*The input*
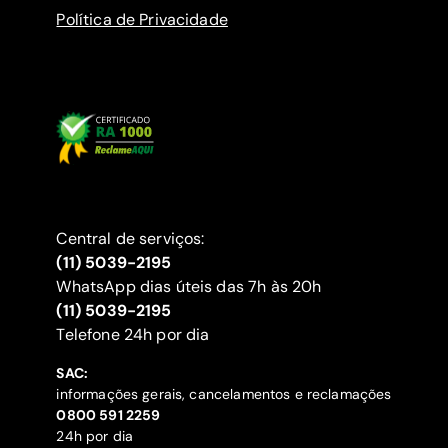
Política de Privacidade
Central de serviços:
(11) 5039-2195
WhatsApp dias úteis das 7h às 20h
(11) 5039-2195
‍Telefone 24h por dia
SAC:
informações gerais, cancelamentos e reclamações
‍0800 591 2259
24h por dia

==

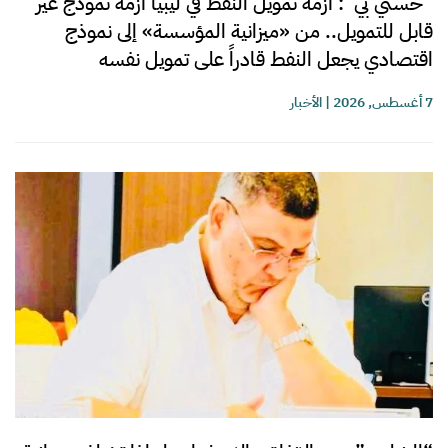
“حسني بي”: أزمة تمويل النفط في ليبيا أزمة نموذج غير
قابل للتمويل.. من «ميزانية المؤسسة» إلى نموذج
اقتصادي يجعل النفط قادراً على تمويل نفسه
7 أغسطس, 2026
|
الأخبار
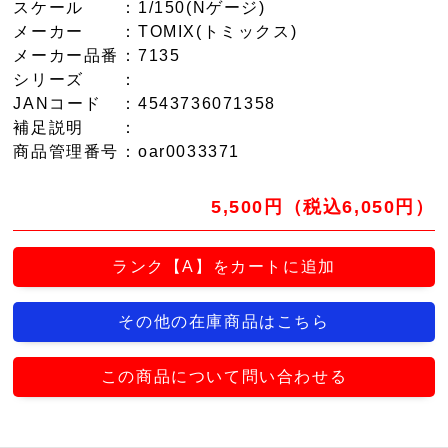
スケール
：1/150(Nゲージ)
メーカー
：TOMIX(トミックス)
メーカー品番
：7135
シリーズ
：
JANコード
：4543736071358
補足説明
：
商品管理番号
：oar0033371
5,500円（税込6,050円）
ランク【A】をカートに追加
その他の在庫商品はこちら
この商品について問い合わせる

*Try it*
Collect every line with the string "نموذج" from the records, and copy each.

*Output of the task*
“حسني بي”: أزمة تمويل النفط في ليبيا أزمة نموذج غير
قابل للتمويل.. من «ميزانية المؤسسة» إلى نموذج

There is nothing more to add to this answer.